Manusia Daur Ulang

Raz Aka Yagit
Chapter #4

Insan Kamil

Aku menikmati hari-hari libur dan bersantai yang sekarang semakin sedikit saja jatahnya. Dulu selama dua puluh empat jam dalam sehari, tujuh hari dalam seminggu, tiga puluh hari dalam sebulan, keseharianku hanya diisi dengan goleran dan rebahan, berkubang dalam kolam kemalasan yang memalukan. Itu rutinitasku selama hampir sembilan tahun sejak lulus SMP. Sungguh manusia tak berguna. Tapi apa mau dikata, aku sendiri tak bisa berbuat apa-apa. Mau kerja pun tak diterima dimana-mana. Tubuhku yang ringkih nan lemah memang sebuah kendala untuk mendapat pekerjaan di dunia yang memandang tenaga dan kekuatan fisik adalah segalanya.

Mau berwirausaha modalnya pun tak punya. Di sini sewa tempat untuk berdagang sangat mahal, itu baru tempat belum lagi modal untuk bahan baku. Bingung juga mau memulai usaha apa. Aku sendiri tak malu sama sekali andai menjadi pedagang, Nabi Muhammad saja pernah berdagang. Wirausaha termasuk satu dari sepuluh pintu pembuka rezeki. Berdagang itu pekerjaan mulia. Dan jangan ditanya darimana kami makan.
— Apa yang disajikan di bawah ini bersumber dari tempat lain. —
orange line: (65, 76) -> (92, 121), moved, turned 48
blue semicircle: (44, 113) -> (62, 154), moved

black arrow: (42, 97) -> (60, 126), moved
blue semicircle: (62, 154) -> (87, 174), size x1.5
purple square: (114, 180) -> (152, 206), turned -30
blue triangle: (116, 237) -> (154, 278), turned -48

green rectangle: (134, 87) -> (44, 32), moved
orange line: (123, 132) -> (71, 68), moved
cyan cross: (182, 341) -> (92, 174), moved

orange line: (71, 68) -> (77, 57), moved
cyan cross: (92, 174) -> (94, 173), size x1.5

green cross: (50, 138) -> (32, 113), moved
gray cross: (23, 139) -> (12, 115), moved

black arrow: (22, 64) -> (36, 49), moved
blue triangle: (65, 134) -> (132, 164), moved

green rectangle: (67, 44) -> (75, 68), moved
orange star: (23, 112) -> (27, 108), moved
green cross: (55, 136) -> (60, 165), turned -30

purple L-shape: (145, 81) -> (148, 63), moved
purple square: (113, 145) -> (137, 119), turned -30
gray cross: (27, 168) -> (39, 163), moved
Selama ini aku hidup sebagai lintah darat yang menghisap darah keringat orang tua. Bapak dulunya pengayuh becak handal yang sering mangkal di depan pasar Teluk Dalam. Sekarang ia banting setir pindah profesi menjadi juru bicara ilmu-ilmu kaum Sufi. Bapak lambat laun bertransformasi, berubah menjadi seorang praktisi dibidang tasawuf. Mistisisme Islam yang menghidupi kami berdua selama ini—dulu bertiga ketika mendiang Kakek masih hidup. Bapak memiliki belasan murid aktif yang saban malam atau siang—tak kenal jadwal—datang ke rumah untuk sekedar mudzakarah.
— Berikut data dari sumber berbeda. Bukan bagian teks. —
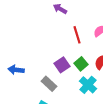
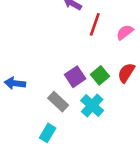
red line: (77, 35) -> (95, 24), moved, turned 36
cyan cross: (88, 85) -> (92, 105), moved

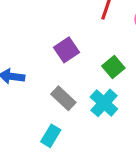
purple square: (75, 77) -> (66, 50), moved

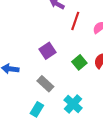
cyan cross: (104, 103) -> (73, 104), moved

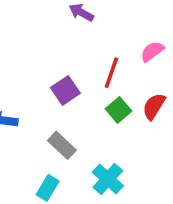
red line: (75, 21) -> (111, 73), moved

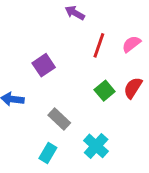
red line: (111, 73) -> (99, 45), moved
purple square: (65, 90) -> (44, 65), moved

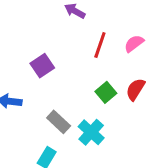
cyan cross: (96, 146) -> (91, 132), moved

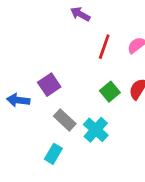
purple square: (42, 66) -> (49, 85), moved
Aku pernah mendengar jika ulama itu ada tiga jenisnya: pertama ulama air hujan, yang airnya menghampiri bukan dihampiri. Kedua ulama air kolam, yang airnya dihampiri tidak menghampiri. Ketiga dan yang paling buruk yakni ulama air PAM, yang mematok harga dan harus bayar dulu baru airnya bisa didapatkan. Kupikir Bapak bukanlah seorang ulama dan memang belum pantas disebut ulama, aku lebih nyaman menganggap Ayahku hanya seorang praktisi sufi, tetapi jika ditanya Bapak masuk kategori yang mana maka itu adalah yang kedua. Bapak dihampiri bukan menghampiri. Orang-oranglah yang datang ke Bapak, bukan sebaliknya. Bapak juga tidak mematok harga. Ketika mereka yang bertandang akhirnya pulang lalu memberi, tak ada salahnya untuk diterima, itu kata Bapak. Setiap rezeki yang halal datangnya juga dari Allah.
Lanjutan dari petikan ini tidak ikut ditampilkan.